To get the powers you factor out the multiples of each prime. As there are $5$ multiples $5$ so that accounts for $5$ powers. Then there is $1$ multiple of $25$. As we have factored out $5$ from this already this accounts for one more power of $5$ (not two).
So..
$25! = 2^{12+6+3+1=22}3^{8+2=10}5^{5+1=6}7^311^2*13*17*19*23$
And $ 78125 = 5^7$$
So $25! \equiv 5^6(2^{22}3^{10}7^311^2*13*17*19*23) \equiv 5^6K \mod 5^7$
So $K \equiv 2^{22}3^{10}7^311^2*13*17*19*23 \mod 5 $
$\equiv 4^{11}*9^5*2^3*1^2*3*7*(-1)*3\equiv -1*-1*3*3*2*-1*3 = 1\mod 5$
So $25! \equiv 5^6= 15625\mod 78125$
....
($5*10*15*20*25=5^5(1*2*3*4*5)=5^6*(1*2*3*4)$ accounts for the six powers of $5$. In general, for the power of prime $p$ you do $[\frac np] + [\frac n{p^2}] + [\frac n{p^3}]+... $ etc. It think you counted the $25$ as two powers of $5$ when is should only have counted once. THe thing is you already factored out one power of $5$ when you counted the multiples of $5$. Each time you count the multiples of $5$ etc. you factor $5$ from the multiples of $5^k$ so by the time you get to counting the multiples of $5^k$ you have already factored $5^{k-1}$ so you only count a multiple of $5^k$ as contributing one factor of $5$; not $k$.)
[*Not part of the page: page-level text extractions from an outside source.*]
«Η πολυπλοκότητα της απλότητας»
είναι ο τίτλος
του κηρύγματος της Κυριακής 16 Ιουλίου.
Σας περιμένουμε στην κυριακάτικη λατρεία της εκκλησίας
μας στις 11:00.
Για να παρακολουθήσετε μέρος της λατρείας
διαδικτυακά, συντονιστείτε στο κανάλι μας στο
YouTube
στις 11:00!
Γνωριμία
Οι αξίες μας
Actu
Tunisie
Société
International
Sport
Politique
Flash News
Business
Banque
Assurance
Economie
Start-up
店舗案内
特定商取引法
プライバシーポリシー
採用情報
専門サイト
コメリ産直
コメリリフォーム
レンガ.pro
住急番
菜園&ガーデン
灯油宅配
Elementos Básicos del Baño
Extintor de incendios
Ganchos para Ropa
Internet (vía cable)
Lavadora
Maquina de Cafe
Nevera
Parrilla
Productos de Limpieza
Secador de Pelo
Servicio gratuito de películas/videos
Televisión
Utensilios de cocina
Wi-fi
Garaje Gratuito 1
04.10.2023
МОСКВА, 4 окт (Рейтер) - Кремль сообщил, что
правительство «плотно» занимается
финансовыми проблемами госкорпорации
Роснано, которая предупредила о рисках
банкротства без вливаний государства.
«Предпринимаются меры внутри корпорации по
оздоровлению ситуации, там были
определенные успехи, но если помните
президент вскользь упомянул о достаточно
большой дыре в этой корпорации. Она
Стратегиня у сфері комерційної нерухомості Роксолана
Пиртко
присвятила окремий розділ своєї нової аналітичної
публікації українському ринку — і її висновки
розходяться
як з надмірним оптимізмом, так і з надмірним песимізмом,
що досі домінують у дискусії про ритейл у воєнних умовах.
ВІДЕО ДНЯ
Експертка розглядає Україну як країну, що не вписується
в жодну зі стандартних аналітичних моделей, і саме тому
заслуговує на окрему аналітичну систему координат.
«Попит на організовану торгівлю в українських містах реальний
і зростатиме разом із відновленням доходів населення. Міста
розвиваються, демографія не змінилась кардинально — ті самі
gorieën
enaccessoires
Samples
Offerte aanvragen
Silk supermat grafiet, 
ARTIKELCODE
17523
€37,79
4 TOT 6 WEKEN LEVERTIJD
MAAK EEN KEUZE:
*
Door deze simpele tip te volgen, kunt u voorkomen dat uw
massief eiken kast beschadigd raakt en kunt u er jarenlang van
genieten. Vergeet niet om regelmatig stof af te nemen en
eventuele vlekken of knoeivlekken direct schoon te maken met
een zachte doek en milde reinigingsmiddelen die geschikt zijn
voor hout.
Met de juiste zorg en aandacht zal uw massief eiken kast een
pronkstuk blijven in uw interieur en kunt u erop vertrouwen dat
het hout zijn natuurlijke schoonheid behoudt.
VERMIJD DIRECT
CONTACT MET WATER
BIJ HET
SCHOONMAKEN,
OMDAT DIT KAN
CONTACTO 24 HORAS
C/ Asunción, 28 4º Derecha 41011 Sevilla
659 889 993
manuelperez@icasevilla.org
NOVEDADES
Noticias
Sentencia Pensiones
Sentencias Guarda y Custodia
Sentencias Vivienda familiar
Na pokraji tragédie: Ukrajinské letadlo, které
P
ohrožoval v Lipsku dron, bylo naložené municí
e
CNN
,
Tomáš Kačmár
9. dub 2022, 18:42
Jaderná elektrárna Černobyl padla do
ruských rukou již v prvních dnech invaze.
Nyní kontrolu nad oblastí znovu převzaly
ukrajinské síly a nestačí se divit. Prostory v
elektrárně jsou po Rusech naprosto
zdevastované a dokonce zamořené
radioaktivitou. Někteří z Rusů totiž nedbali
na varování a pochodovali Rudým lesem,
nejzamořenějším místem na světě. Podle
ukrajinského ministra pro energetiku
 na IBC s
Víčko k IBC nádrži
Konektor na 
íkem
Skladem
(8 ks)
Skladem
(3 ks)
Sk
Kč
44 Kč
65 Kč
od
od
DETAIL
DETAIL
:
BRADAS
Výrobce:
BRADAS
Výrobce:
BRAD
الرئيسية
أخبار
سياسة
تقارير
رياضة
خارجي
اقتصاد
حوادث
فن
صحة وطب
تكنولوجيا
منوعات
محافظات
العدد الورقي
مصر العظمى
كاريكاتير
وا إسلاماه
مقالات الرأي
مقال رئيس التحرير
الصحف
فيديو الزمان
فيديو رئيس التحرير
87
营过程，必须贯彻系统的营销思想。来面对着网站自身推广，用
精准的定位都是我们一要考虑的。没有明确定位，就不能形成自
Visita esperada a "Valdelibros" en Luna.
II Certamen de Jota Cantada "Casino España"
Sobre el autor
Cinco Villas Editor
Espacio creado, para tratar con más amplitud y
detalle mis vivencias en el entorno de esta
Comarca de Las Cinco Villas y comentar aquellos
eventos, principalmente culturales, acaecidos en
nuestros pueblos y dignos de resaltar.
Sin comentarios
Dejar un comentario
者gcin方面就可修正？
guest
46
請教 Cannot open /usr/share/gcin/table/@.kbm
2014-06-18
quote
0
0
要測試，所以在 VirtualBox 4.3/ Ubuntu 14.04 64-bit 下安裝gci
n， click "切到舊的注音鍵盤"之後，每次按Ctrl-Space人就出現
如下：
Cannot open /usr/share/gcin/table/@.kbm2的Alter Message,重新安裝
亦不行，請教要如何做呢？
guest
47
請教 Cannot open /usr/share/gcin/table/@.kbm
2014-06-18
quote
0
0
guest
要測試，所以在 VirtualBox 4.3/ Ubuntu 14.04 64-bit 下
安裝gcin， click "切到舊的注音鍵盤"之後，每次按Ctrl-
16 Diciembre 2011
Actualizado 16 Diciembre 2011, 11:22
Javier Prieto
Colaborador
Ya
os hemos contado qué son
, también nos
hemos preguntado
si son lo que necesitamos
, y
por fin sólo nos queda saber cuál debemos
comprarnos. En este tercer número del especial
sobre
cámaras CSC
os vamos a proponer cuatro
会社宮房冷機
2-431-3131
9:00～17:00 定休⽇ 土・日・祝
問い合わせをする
Specifically= $25! = 1*2*3*4*5*6*7*8*9*10*11*12*13*14*15*16*17*18*19*20*21*22*23*24*25$
$=2^{12} * 1*1*3*2*5*3*7*4*9*5*11*6*13*7*15*8*17*9*19*10*21*11*23*12*25$
$=2^{12}*2^6* 1*1*3*1*5*3*7*2*9*5*11*3*13*7*15*4*17*9*19*5*21*11*23*6*25$
$=2^{12}*2^6*2^3* 1*1*3*1*5*3*7*1*9*5*11*3*13*7*15*2*17*9*19*5*21*11*23*3*25$
$=2^{12}*2^6*2^3*2^1 *1*1*3*1*5*3*7*1*9*5*11*3*13*7*15*1*17*9*19*5*21*11*23*3*25$
$=2^{22} *3*5*3*7*9*5*11*3*13*7*15*17*9*19*5*21*11*23*3*25$
$=2^{22}3^8 * 1*5*1*7*3*5*11*1*13*7*5*17*3*19*5*7*11*23*1*25$
$=2^{22}3^83^2 * 1*5*1*7*1*5*11*1*13*7*5*17*1*19*5*7*11*23*1*25$
$=2^{22}3^{10} * 5*7*5*11*13*7*5*17*19*5*7*11*23*25$
$=2^{22}3^{10}5^5* 1*7*1*11*13*7*1*17*19*1*7*11*23*5$
$=2^{22}3^{10}5^55^1* 1*7*1*11*13*7*1*17*19*1*7*11*23*1$
$=2^{22}3^{10}5^6* 7*11*13*7*17*19*7*11*23$
$=2^{22}3^{10}5^67^3*11*13*17*19*11*23$
$=2^{22}3^{10}5^67^3*11^2 *13*17*19*23$
We can utilize the fact that if $a_1 n \equiv a_2 n \pmod{N}$, then $a_1 \equiv a_2 \pmod{\frac{N}{\gcd(n, N)}}$. In particular, we can write $25! \equiv k \cdot 5^6 \pmod{5^7}$, and $k = (1 \cdot 2 \cdot 3 \cdot 4)^5 \cdot (1 \cdot 2 \cdot 3 \cdot 4)$. We can compute $k$ mod $5$ with the aforementioned property to get $k \equiv 24^6 \equiv 1 \pmod{5}$.
Note $k$ must be either $0, 1, 2, 3, 4$ because there are only $5$ multiples of $5^6$ in $5^7$.